Consider some solution $\psi(x,t)$ to the linear Klein-Gordon equation: $-\partial^2_t \psi + \nabla^2 \psi = m^2 \psi$. Up to homeomorphism, can $\psi$ serve as a solution to some other equation that has a different covariance group?
In other words: consider some solution to the linear Klein-Gordon equation, and model that solution by a mapping $\psi : M \rightarrow \mathbb{R}$, where $M = (\mathbb{R}^4, \eta)$ is Minkowski spacetime. Now consider a coordinate transformation---but not necessarily a Lorentz transformation. Instead, consider any coordinate transformation modeled by an autohomeomorphism $\phi : \mathbb{R}^4 \rightarrow \mathbb{R}^4$, where $\mathbb{R}^4$ has the standard induced topology. This gives $\psi'(x', t') : \mathbb{R}^4 \rightarrow \mathbb{R}$. The question is this: if one has free choice of metric on the new coordinates established by $\phi$, is there such a $\psi'$ that solves another equation with some different covariance group?
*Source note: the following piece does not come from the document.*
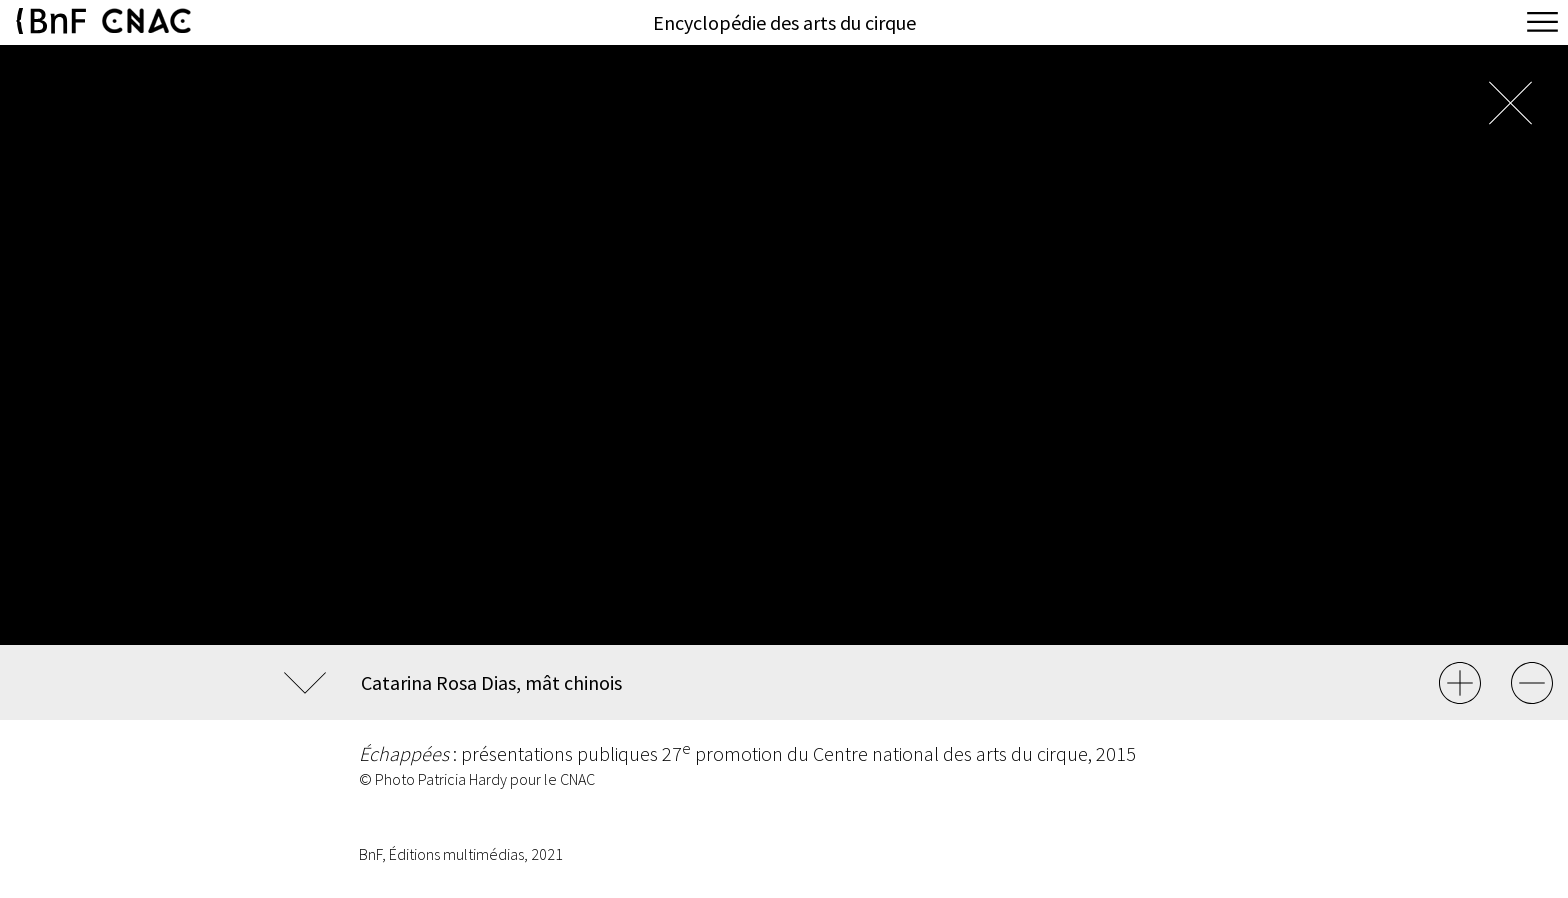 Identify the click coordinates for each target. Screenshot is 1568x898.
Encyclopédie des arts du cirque (784, 22)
Further, if this is possible for simple, plane-wave solutions, then what are the conditions under which it is no longer possible? What about linear combinations of plane-wave solutions? What about the case of multiple solutions, the values of one being coincident with the values of the other(s) in $M$?
(Note: empirical adequacy is irrelevant; this is just a question about the conditions under which the values of a scalar-field solution to a partially-differential equation with some particular covariance group can also act as the solution to another equation with some different covariance group, while preserving their topological (or perhaps even differential) structure.)